DESCRIPTION OF THE TASK: Your task is to quote the listing below exactly, beginning with its first line and ending on the line bearing "orque não é".

======== DATASET CONTENT ========

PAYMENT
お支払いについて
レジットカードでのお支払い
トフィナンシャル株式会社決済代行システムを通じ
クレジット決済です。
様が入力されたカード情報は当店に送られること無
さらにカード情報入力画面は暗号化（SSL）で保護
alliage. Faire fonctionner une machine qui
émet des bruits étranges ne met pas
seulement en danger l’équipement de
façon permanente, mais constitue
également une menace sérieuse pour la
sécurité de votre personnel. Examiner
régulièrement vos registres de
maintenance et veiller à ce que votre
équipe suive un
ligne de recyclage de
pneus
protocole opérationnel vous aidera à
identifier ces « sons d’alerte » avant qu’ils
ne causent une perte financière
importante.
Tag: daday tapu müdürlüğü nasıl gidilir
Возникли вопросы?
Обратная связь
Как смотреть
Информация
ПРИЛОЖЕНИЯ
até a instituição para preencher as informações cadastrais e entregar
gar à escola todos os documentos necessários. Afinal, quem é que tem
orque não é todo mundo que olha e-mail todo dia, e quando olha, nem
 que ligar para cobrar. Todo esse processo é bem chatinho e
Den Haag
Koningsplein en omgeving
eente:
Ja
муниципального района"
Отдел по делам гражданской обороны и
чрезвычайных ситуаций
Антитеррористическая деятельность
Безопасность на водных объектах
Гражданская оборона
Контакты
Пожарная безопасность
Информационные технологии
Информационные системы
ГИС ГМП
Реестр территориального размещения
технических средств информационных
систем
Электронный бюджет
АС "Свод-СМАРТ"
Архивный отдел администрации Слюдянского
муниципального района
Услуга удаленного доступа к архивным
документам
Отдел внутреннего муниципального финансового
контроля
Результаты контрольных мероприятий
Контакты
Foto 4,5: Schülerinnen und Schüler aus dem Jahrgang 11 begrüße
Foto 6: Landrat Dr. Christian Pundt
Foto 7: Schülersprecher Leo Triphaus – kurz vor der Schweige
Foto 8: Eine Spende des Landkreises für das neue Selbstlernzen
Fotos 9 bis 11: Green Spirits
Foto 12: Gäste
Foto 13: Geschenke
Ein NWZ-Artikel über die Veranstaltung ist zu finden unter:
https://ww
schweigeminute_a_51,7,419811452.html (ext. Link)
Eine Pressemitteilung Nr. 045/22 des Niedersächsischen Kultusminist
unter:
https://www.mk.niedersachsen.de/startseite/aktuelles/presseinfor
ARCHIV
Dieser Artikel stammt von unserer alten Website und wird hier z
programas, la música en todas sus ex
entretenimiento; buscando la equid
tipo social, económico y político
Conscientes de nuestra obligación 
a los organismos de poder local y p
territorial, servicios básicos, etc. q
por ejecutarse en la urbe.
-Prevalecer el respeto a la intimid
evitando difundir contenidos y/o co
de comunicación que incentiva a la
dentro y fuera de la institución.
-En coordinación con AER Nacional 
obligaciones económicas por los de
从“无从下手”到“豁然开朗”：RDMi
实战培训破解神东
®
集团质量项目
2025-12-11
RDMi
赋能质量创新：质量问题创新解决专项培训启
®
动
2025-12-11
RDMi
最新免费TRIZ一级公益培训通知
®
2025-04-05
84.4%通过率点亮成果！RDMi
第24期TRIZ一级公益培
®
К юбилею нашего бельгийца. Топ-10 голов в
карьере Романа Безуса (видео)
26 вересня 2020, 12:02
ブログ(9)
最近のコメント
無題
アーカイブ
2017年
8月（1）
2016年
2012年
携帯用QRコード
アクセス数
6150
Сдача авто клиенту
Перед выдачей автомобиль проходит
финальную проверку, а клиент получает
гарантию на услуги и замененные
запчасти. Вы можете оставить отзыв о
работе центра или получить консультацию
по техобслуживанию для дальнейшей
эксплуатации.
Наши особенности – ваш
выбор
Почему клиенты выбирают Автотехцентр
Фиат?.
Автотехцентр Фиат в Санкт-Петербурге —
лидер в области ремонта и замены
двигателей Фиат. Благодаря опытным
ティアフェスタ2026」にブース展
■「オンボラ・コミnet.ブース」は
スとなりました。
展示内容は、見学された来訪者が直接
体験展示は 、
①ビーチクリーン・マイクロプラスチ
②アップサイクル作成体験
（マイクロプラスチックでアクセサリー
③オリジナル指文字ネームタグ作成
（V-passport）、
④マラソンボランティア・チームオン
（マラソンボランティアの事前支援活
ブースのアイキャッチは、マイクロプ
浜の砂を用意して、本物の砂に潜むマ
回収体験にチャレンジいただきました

========

RESPONSE:
PAYMENT
お支払いについて
レジットカードでのお支払い
トフィナンシャル株式会社決済代行システムを通じ
クレジット決済です。
様が入力されたカード情報は当店に送られること無
さらにカード情報入力画面は暗号化（SSL）で保護
alliage. Faire fonctionner une machine qui
émet des bruits étranges ne met pas
seulement en danger l’équipement de
façon permanente, mais constitue
également une menace sérieuse pour la
sécurité de votre personnel. Examiner
régulièrement vos registres de
maintenance et veiller à ce que votre
équipe suive un
ligne de recyclage de
pneus
protocole opérationnel vous aidera à
identifier ces « sons d’alerte » avant qu’ils
ne causent une perte financière
importante.
Tag: daday tapu müdürlüğü nasıl gidilir
Возникли вопросы?
Обратная связь
Как смотреть
Информация
ПРИЛОЖЕНИЯ
até a instituição para preencher as informações cadastrais e entregar
gar à escola todos os documentos necessários. Afinal, quem é que tem
orque não é todo mundo que olha e-mail todo dia, e quando olha, nem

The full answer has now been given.